Книги

История похищения

22
18
20
22
24
26
28
30

– Слышите? Слышите? Это полиция!

Как-то раз он погасил ночник, и Маруха очень больно ударилась о дверь туалета, даже чуть было не потеряла сознание. А Золотушный еще и выругал ее за неумение ориентироваться в темноте.

– Хватит! – взорвалась она. – Мы тут не в детективном фильме!

Охранники мало чем отличались от заключенных. Им тоже не позволялось ходить по дому, в часы отдыха они спали в соседней комнате, которая снаружи запиралась на задвижку, чтобы они не сбежали. Все они были родом из департамента Антьокия, Боготу знали плохо.

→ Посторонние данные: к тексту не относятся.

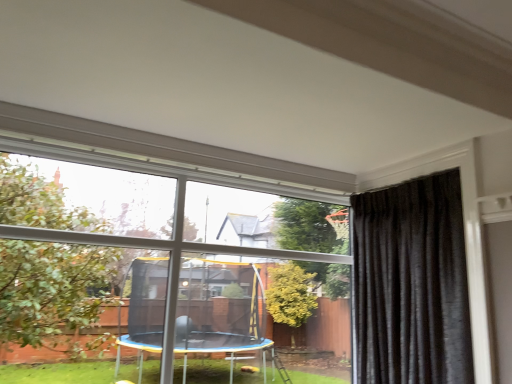 Question: From a real-world perspective, is black velvet curtain at right positioned above or below clear glass window at center?

Choices:
 (A) below
 (B) above

Answer: (B)

Question: In the image, is black velvet curtain at right positioned in front of or behind clear glass window at center?

Choices:
 (A) behind
 (B) front

Answer: (A)

Question: Considering the positions of black velvet curtain at right and clear glass window at center in the image, is black velvet curtain at right bigger or smaller than clear glass window at center?

Choices:
 (A) big
 (B) small

Answer: (B)

Question: In the image, is clear glass window at center positioned in front of or behind black velvet curtain at right?

Choices:
 (A) front
 (B) behind

Answer: (A)

Question: Visually, is clear glass window at center positioned to the left or to the right of black velvet curtain at right?

Choices:
 (A) left
 (B) right

Answer: (A)

Question: Based on their sizes in the image, would you say clear glass window at center is bigger or smaller than black velvet curtain at right?

Choices:
 (A) small
 (B) big

Answer: (B)

Question: From a real-world perspective, is clear glass window at center above or below black velvet curtain at right?

Choices:
 (A) below
 (B) above

Answer: (A) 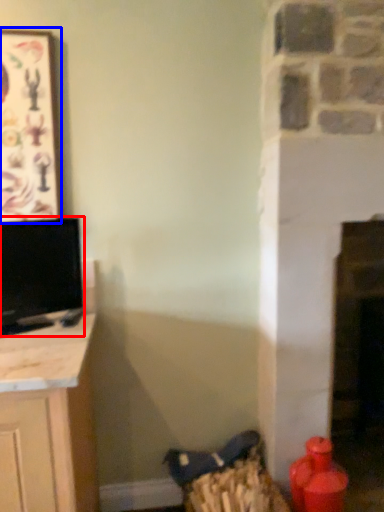 Question: Which object is further to the camera taking this photo, television (highlighted by a red box) or picture frame (highlighted by a blue box)?

Choices:
 (A) television
 (B) picture frame

Answer: (B) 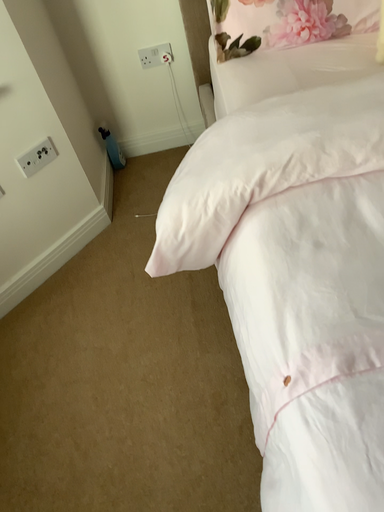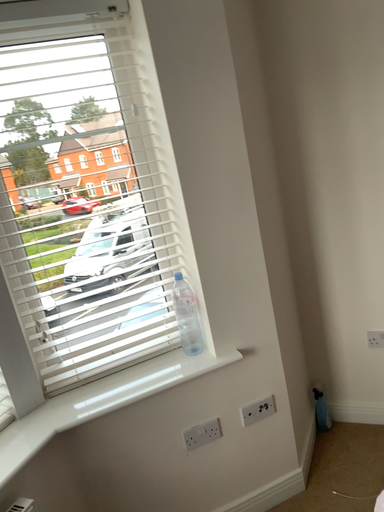 Question: Which way did the camera rotate in the video?

Choices:
 (A) rotated right
 (B) rotated left

Answer: (B) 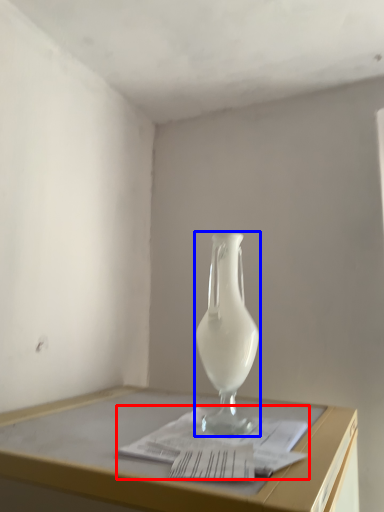 Question: Which object is further to the camera taking this photo, magazine (highlighted by a red box) or vase (highlighted by a blue box)?

Choices:
 (A) magazine
 (B) vase

Answer: (B) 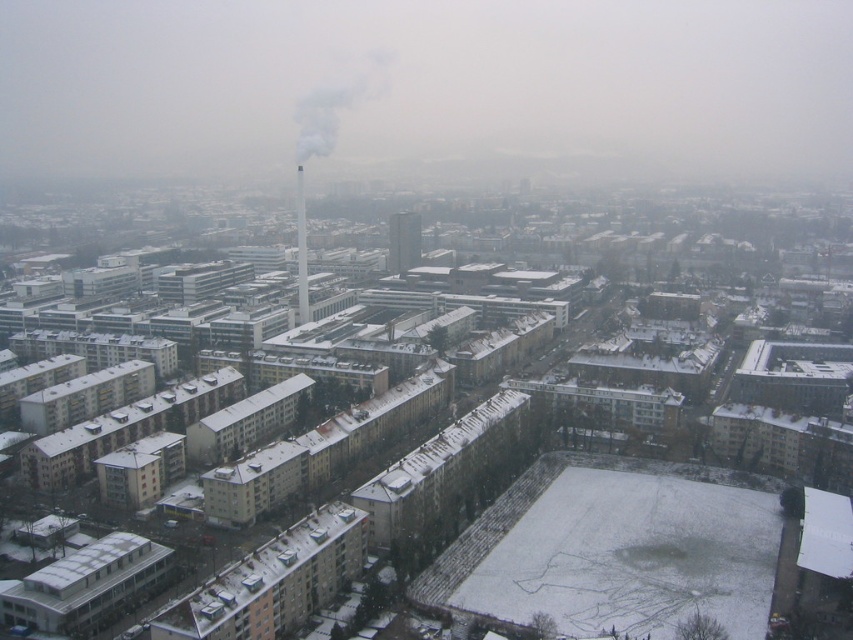 Does point (323, 136) come in front of point (395, 218)?

No, it is behind (395, 218).

Can you confirm if white smoke at center is taller than smooth concrete tower at center?

Indeed, white smoke at center has a greater height compared to smooth concrete tower at center.

Which is behind, point (331, 124) or point (399, 234)?

Positioned behind is point (331, 124).

You are a GUI agent. You are given a task and a screenshot of the screen. Output one action in this format:
    pyautogui.click(x=<x>, y=<y>)
    Task: Click on the white smoke at center
    This screenshot has height=640, width=853.
    Given the screenshot: What is the action you would take?
    pyautogui.click(x=335, y=106)

Find the location of a particular element. Image resolution: width=853 pixels, height=640 pixels. snow-covered building at center is located at coordinates (619, 259).

Can you confirm if snow-covered building at center is bigger than smooth glass tower at center?

Indeed, snow-covered building at center has a larger size compared to smooth glass tower at center.

Is point (320, 292) behind point (306, 300)?

Yes.

Where is `snow-covered building at center`? The width and height of the screenshot is (853, 640). snow-covered building at center is located at coordinates (619, 259).

Between snow-covered building at center and white smoke at center, which one has less height?

Standing shorter between the two is white smoke at center.

Between snow-covered building at center and white smoke at center, which one is positioned higher?

Positioned higher is white smoke at center.

Is point (463, 301) more distant than point (335, 140)?

No, (463, 301) is in front of (335, 140).

Find the location of a particular element. snow-covered building at center is located at coordinates (619, 259). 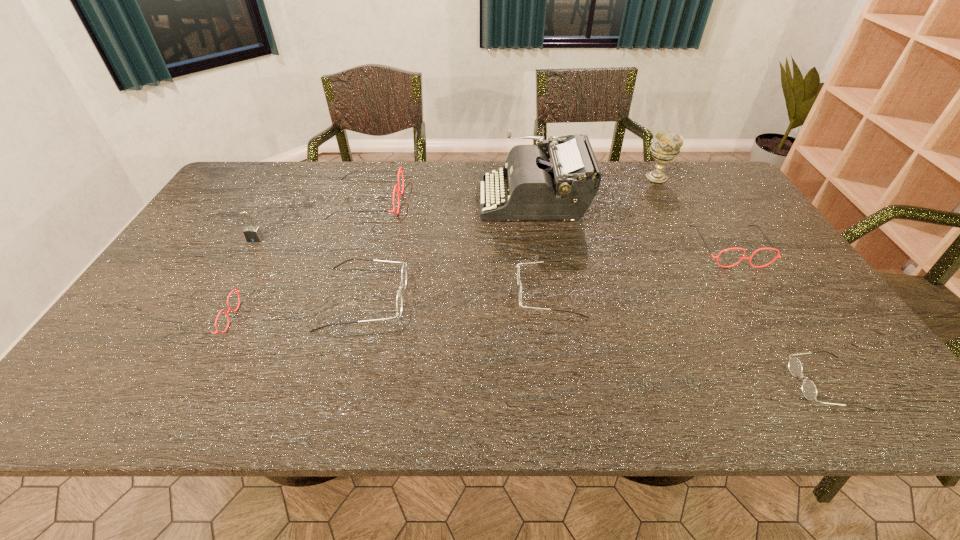 Locate an element on the screen. Image resolution: width=960 pixels, height=540 pixels. free space between the padlock and the nearest object is located at coordinates (540, 312).

Where is `free space between the leftmost dark spectacles and the fourth spectacles from left to right`? This screenshot has height=540, width=960. free space between the leftmost dark spectacles and the fourth spectacles from left to right is located at coordinates (457, 296).

Where is `vacant point located between the white chalice and the shortest spectacles`? Image resolution: width=960 pixels, height=540 pixels. vacant point located between the white chalice and the shortest spectacles is located at coordinates pyautogui.click(x=741, y=280).

I want to click on unoccupied position between the shortest object and the smallest red spectacles, so click(516, 351).

Locate an element on the screen. The width and height of the screenshot is (960, 540). unoccupied position between the second smallest red spectacles and the typewriter is located at coordinates (631, 223).

Locate an element on the screen. vacant area that lies between the second tallest object and the second dark spectacles from right to left is located at coordinates (603, 235).

At what (x,y) coordinates should I click in order to perform the action: click on empty space that is in between the leftmost dark spectacles and the fifth nearest spectacles. Please return your answer as a coordinate pair (x, y). The image size is (960, 540). Looking at the image, I should click on (546, 273).

Identify the location of free space between the nearest red spectacles and the tallest object. point(370,259).

I want to click on vacant space that's between the nearest red spectacles and the shortest object, so click(x=516, y=351).

The image size is (960, 540). I want to click on object that is the third closest to the typewriter, so click(404, 272). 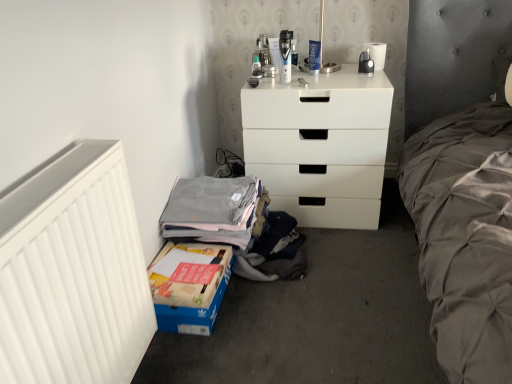 Question: Is white matte chest of drawers at center at the left side of white matte radiator at left?

Choices:
 (A) yes
 (B) no

Answer: (B)

Question: From a real-world perspective, is white matte chest of drawers at center positioned under white matte radiator at left based on gravity?

Choices:
 (A) yes
 (B) no

Answer: (A)

Question: Considering the relative sizes of white matte chest of drawers at center and white matte radiator at left in the image provided, is white matte chest of drawers at center shorter than white matte radiator at left?

Choices:
 (A) no
 (B) yes

Answer: (B)

Question: Is white matte radiator at left at the back of white matte chest of drawers at center?

Choices:
 (A) no
 (B) yes

Answer: (A)

Question: Considering the relative sizes of white matte chest of drawers at center and white matte radiator at left in the image provided, is white matte chest of drawers at center wider than white matte radiator at left?

Choices:
 (A) no
 (B) yes

Answer: (B)

Question: Is white matte radiator at left taller or shorter than white matte chest of drawers at center?

Choices:
 (A) tall
 (B) short

Answer: (A)

Question: From the image's perspective, is white matte radiator at left above or below white matte chest of drawers at center?

Choices:
 (A) above
 (B) below

Answer: (B)

Question: Is white matte radiator at left wider or thinner than white matte chest of drawers at center?

Choices:
 (A) thin
 (B) wide

Answer: (A)

Question: In the image, is white matte radiator at left positioned in front of or behind white matte chest of drawers at center?

Choices:
 (A) behind
 (B) front

Answer: (B)

Question: Considering the positions of point (281, 76) and point (57, 291), is point (281, 76) closer or farther from the camera than point (57, 291)?

Choices:
 (A) farther
 (B) closer

Answer: (A)

Question: Do you think matte plastic shaver at upper center is within white matte radiator at left, or outside of it?

Choices:
 (A) inside
 (B) outside

Answer: (B)

Question: In terms of width, does matte plastic shaver at upper center look wider or thinner when compared to white matte radiator at left?

Choices:
 (A) wide
 (B) thin

Answer: (B)

Question: Considering the relative positions of matte plastic shaver at upper center and white matte radiator at left in the image provided, is matte plastic shaver at upper center to the left or to the right of white matte radiator at left?

Choices:
 (A) left
 (B) right

Answer: (B)

Question: Would you say matte plastic shaver at upper center is inside or outside white matte chest of drawers at center?

Choices:
 (A) inside
 (B) outside

Answer: (B)

Question: From the image's perspective, is matte plastic shaver at upper center located above or below white matte chest of drawers at center?

Choices:
 (A) below
 (B) above

Answer: (B) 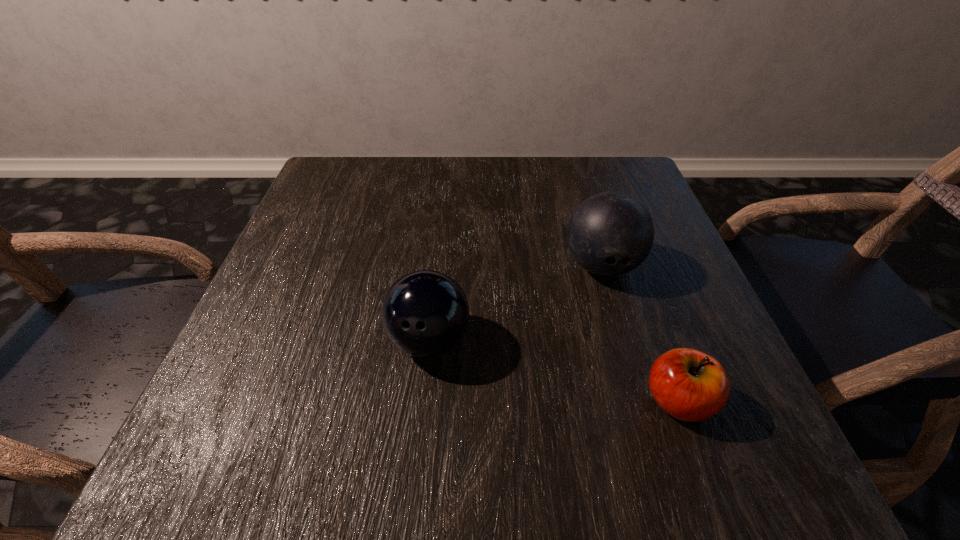 Find the location of a particular element. The width and height of the screenshot is (960, 540). apple that is at the right edge is located at coordinates (689, 385).

Locate an element on the screen. The height and width of the screenshot is (540, 960). object present at the near right corner is located at coordinates (689, 385).

The width and height of the screenshot is (960, 540). I want to click on free location at the far edge, so click(x=443, y=192).

Image resolution: width=960 pixels, height=540 pixels. In the image, there is a desktop. Find the location of `vacant space at the near edge`. vacant space at the near edge is located at coordinates (629, 440).

Image resolution: width=960 pixels, height=540 pixels. What are the coordinates of `vacant space at the left edge of the desktop` in the screenshot? It's located at (304, 278).

Find the location of `vacant space at the right edge of the desktop`. vacant space at the right edge of the desktop is located at coordinates (656, 260).

Where is `vacant space at the far left corner of the desktop`? Image resolution: width=960 pixels, height=540 pixels. vacant space at the far left corner of the desktop is located at coordinates (331, 202).

What are the coordinates of `free space at the near left corner of the desktop` in the screenshot? It's located at (262, 432).

Identify the location of vacant region at the far right corner. This screenshot has width=960, height=540. (626, 188).

At what (x,y) coordinates should I click in order to perform the action: click on free space between the shortest object and the farther bowling ball. Please return your answer as a coordinate pair (x, y). The image size is (960, 540). Looking at the image, I should click on (640, 333). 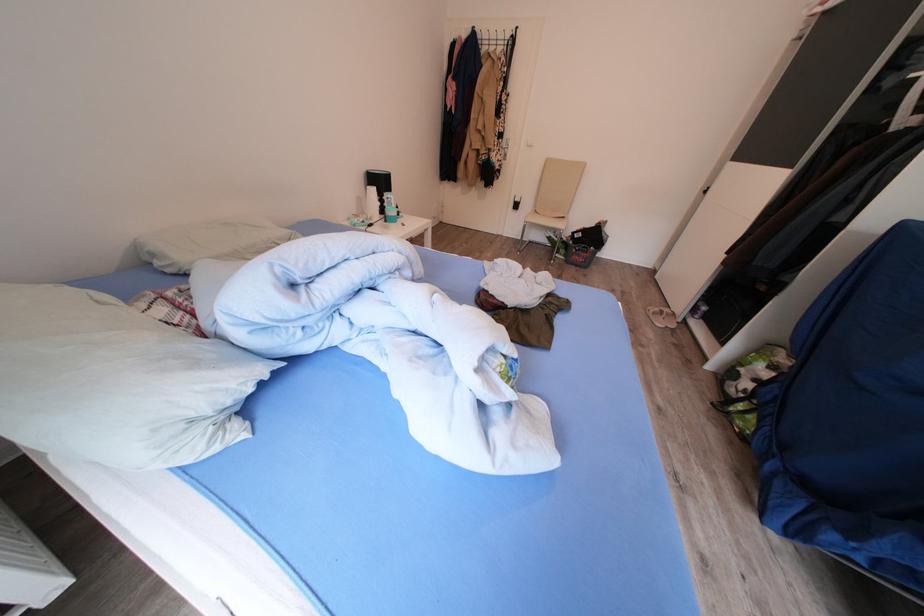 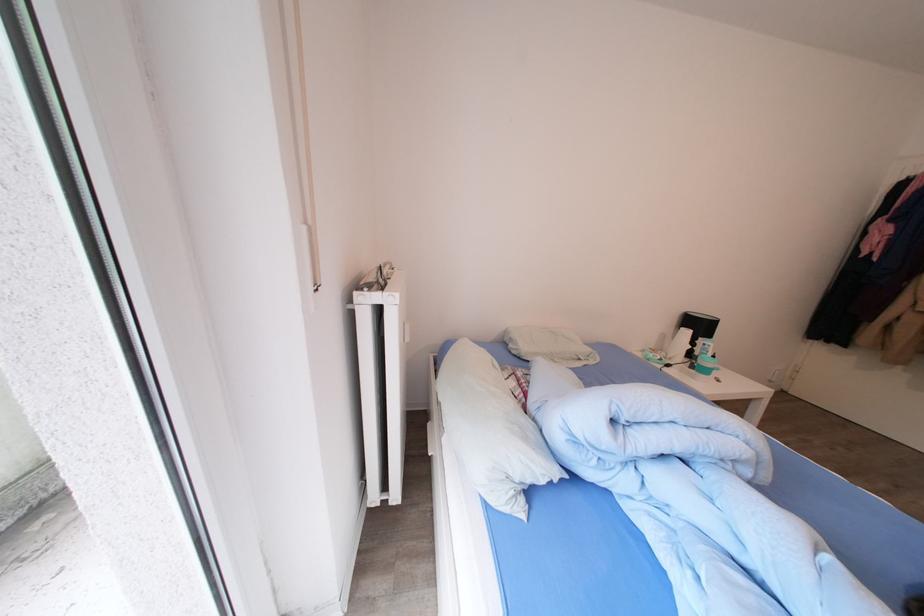 Find the pixel in the second image that matches point 388,188 in the first image.

(708, 331) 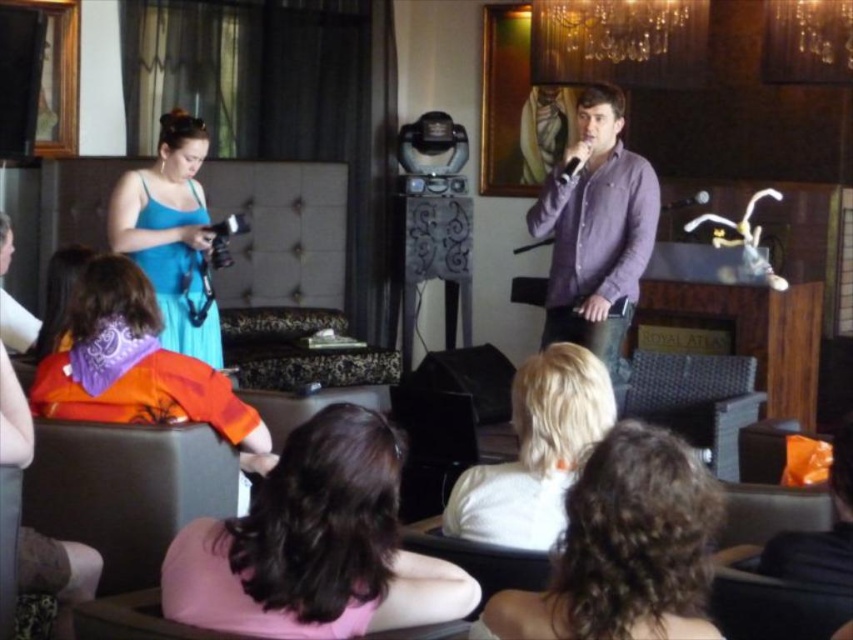 Who is shorter, purple bandana at center or matte black speaker at center?

With less height is matte black speaker at center.

Who is more distant from viewer, (247, 416) or (434, 376)?

Positioned behind is point (434, 376).

Locate an element on the screen. The height and width of the screenshot is (640, 853). purple bandana at center is located at coordinates [134, 364].

Can you confirm if white matte hair at center is bigger than matte blue dress at left?

Actually, white matte hair at center might be smaller than matte blue dress at left.

Is point (569, 422) positioned before point (199, 339)?

Yes, it is.

The image size is (853, 640). I want to click on white matte hair at center, so [x=537, y=452].

Is dark brown hair at center thinner than matte black speaker at center?

Yes.

Is dark brown hair at center positioned behind matte black speaker at center?

That is False.

The width and height of the screenshot is (853, 640). Find the location of `dark brown hair at center`. dark brown hair at center is located at coordinates (315, 545).

I want to click on dark brown hair at center, so click(x=315, y=545). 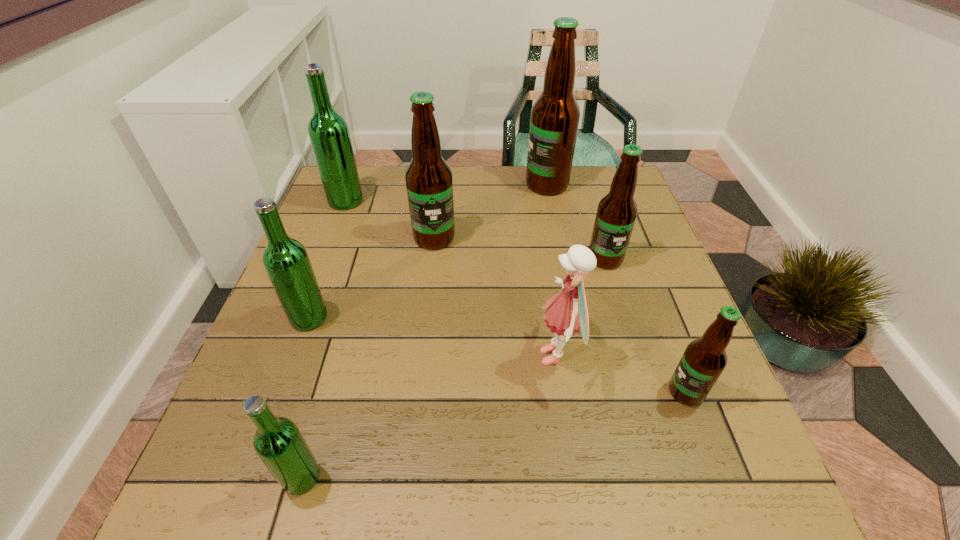 In the image, there is a desktop. In order to click on vacant region at the far edge in this screenshot , I will do `click(401, 185)`.

The height and width of the screenshot is (540, 960). Identify the location of free space at the near edge. (516, 516).

Locate an element on the screen. The width and height of the screenshot is (960, 540). vacant space at the left edge of the desktop is located at coordinates (324, 219).

I want to click on vacant space at the right edge of the desktop, so click(x=666, y=268).

In the image, there is a desktop. Where is `free space at the far left corner`? The width and height of the screenshot is (960, 540). free space at the far left corner is located at coordinates (375, 211).

This screenshot has width=960, height=540. I want to click on vacant space that's between the smallest green beer bottle and the third biggest brown beer bottle, so click(x=453, y=368).

Locate an element on the screen. vacant area that lies between the second biggest green beer bottle and the pink doll is located at coordinates (433, 337).

Identify the location of unoccupied position between the tallest object and the second nearest beer bottle. (616, 288).

This screenshot has width=960, height=540. In order to click on unoccupied position between the nearest brown beer bottle and the fifth beer bottle from right to left in this screenshot , I will do `click(493, 434)`.

You are a GUI agent. You are given a task and a screenshot of the screen. Output one action in this format:
    pyautogui.click(x=<x>, y=<y>)
    Task: Click on the free area in between the second smallest brown beer bottle and the nearest brown beer bottle
    
    Given the screenshot: What is the action you would take?
    pyautogui.click(x=645, y=325) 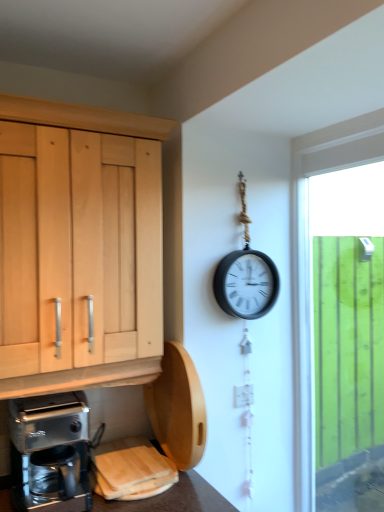 Question: From a real-world perspective, is white glossy electric outlet at center-right positioned above or below green wooden fence at right?

Choices:
 (A) below
 (B) above

Answer: (A)

Question: From the image's perspective, is white glossy electric outlet at center-right above or below green wooden fence at right?

Choices:
 (A) above
 (B) below

Answer: (B)

Question: Which is nearer to the green wooden fence at right?

Choices:
 (A) metallic silver coffee maker at lower left
 (B) white glossy electric outlet at center-right

Answer: (B)

Question: Which of these objects is positioned farthest from the white glossy electric outlet at center-right?

Choices:
 (A) metallic silver coffee maker at lower left
 (B) green wooden fence at right

Answer: (B)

И все равно, как рассказывал один из них, когда по истечении двадцати или тридцати дней им давали отпуск, то вывозили с места службы либо с завязанными глазами, либо в багажнике машины, чтобы они сами не могли найти дорогу к дому. Другой охранник боялся, что когда он станет не нужен, его убьют как опасного свидетеля. Порой, совершенно внезапно, появлялись начальники, хорошо одетые, в масках. Им докладывали, как дела; они отдавали распоряжения. Поведение начальников было непредсказуемым, и как похитители, так и узники ощущали, что они полностью в их власти.

Завтрак узникам приносили когда придется, в самое неожиданное время. Состоял он из кофе с молоком и кукурузной лепешки с сосиской. На обед давали фасоль или чечевицу в серой жиже, в которой плавали кусочки жирного мяса; на гарнир была ложка риса. Для запивки – газировка. Есть приходилось, сидя на матрасе, так как в комнате не было ни одного стула. Кроме ложек, ничего не выдавали: ножи и вилки были запрещены правилами безопасности. На ужин разогревали все ту же фасоль и остатки завтрака.

Сторожа говорили, что хозяин дома по прозвищу Дворецкий присваивает большую часть средств, выделявшихся на содержание заложников. Это был сорокалетний здоровяк среднего роста с гнусавым голосом и красными от недосыпания глазами; заложницам казалось, что он смахивал на фавна. Жену его, низенькую, крикливую, неряшливо одетую, с гнилыми зубами, звали Дамарис. Хотя ей медведь на ухо наступил, она целыми днями громко распевала всякие мелодии и делала это так зажигательно, что казалось, она не только поет, но и отплясывает.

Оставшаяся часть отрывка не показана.